Indeed, postoperative nausea and vomiting (PONV) and postoperative pain (POP), which can contribute to the increased incidence of PONV, are frequent and undesirable complications in patients undergoing procedures requiring general anesthesia. PONV affects 20% to 30% of patients, with the rates reaching as high as 80% when risk factors are present [2-5]. PONV can be severe in 0.1% of cases, and it may be complicated by electrolyte disorders, esophageal injury, inhalation pneumonitis, or wound dehiscence, which can lead to additional costs and prolonged hospitalization [6]. Inhaled anesthesia, which combines induction with propofol and maintenance with sevoflurane, has been shown to increase the incidence of PONV, compared to total intravenous anesthesia (TIVA) with propofol alone [4,6,7]. This difference is consistent with study findings on certain open and laparoscopic surgeries [6,8,9,10]. However, there are very few studies comparing these two types of anesthesia in relation to PONV, and to our knowledge, there have been no studies addressing the differences in the onset of PONV and POP depending on the type of anesthesia chosen in the specific setting of interventional gastroenterology. Interventional endoscopy encompasses a number of procedures.

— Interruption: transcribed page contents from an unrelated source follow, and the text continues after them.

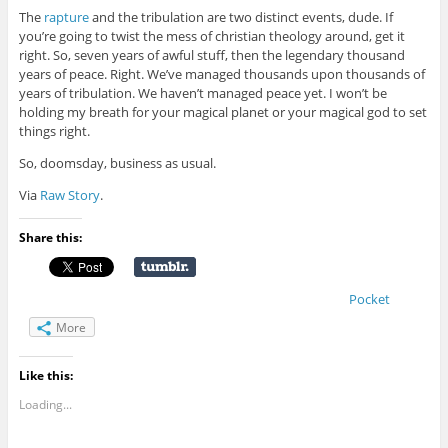
The
rapture
and the tribulation are two distinct events, dude. If
you’re going to twist the mess of christian theology around, get it
right. So, seven years of awful stuff, then the legendary thousand
years of peace. Right. We’ve managed thousands upon thousands of
years of tribulation. We haven’t managed peace yet. I won’t be
holding my breath for your magical planet or your magical god to set
things right.
So, doomsday, business as usual.
Via
Raw Story
.
Share this:
Pocket
More
Like this:
Loading...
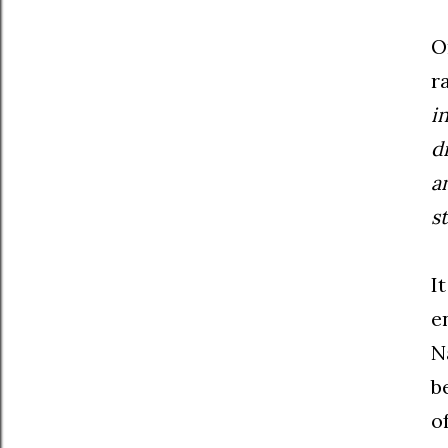
O
r
i
d
a
s
I
e
N
b
o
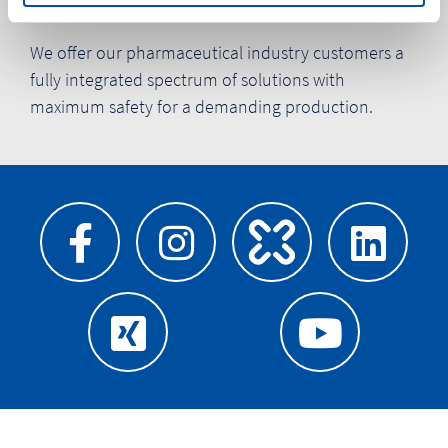
Pharma products
We offer our pharmaceutical industry customers a
fully integrated spectrum of solutions with
maximum safety for a demanding production.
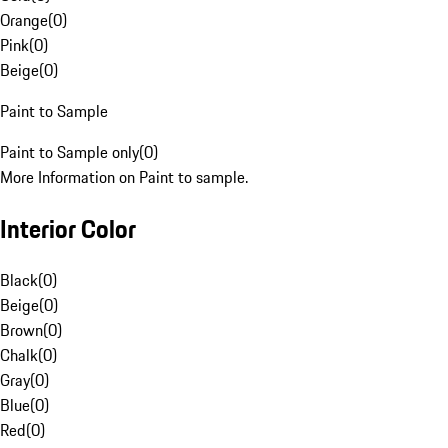
Orange
(
0
)
Pink
(
0
)
Beige
(
0
)
Paint to Sample
Paint to Sample only
(
0
)
More Information on Paint to sample.
Interior Color
Black
(
0
)
Beige
(
0
)
Brown
(
0
)
Chalk
(
0
)
Gray
(
0
)
Blue
(
0
)
Red
(
0
)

One of them is endoscopic retrograde cholangio-pancreatography (ERCP), a diagnostic and therapeutic procedure that enables minimally invasive management of pancreatic and biliary pathologies, with a complication rate of around 10%, which increases when risk factors are present [11,12]. ERCP utilizes the natural digestive tract, considerably limiting tissue damage and postoperative opioid use, and also requires shorter anesthesia times, which may contribute to a reduced incidence of PONV [5].
The main objective of this study was therefore to determine, in the specific setting of interventional endoscopy, whether there is a difference between sevoflurane and propofol as maintenance anesthetic agents in relation to the occurrence of postoperative pain, nausea, and vomiting during uncomplicated ERCP.
Materials and methods
Study design and sampling
This prospective, single-center, randomized, single-blind pilot study was approved by the Ethics Committee of our hospital (reference P2018/610/CCB B406201838158), and was carried out in the Anesthesia-Resuscitation Department of Hôpital Erasme between January and May 2020. Patients were assigned to two groups using randomization: “sevoflurane” group where induction was done with propofol and maintenance with sevoflurane 2%, and “propofol” group, where induction and maintenance were carried out using propofol via a target-controlled infusion (TCI) device. Patients were unaware of the anesthesia they were about to receive, as the operators were informed a few minutes before induction. Inclusion and exclusion criteria are listed in Table 1 (see, also, the Appendices).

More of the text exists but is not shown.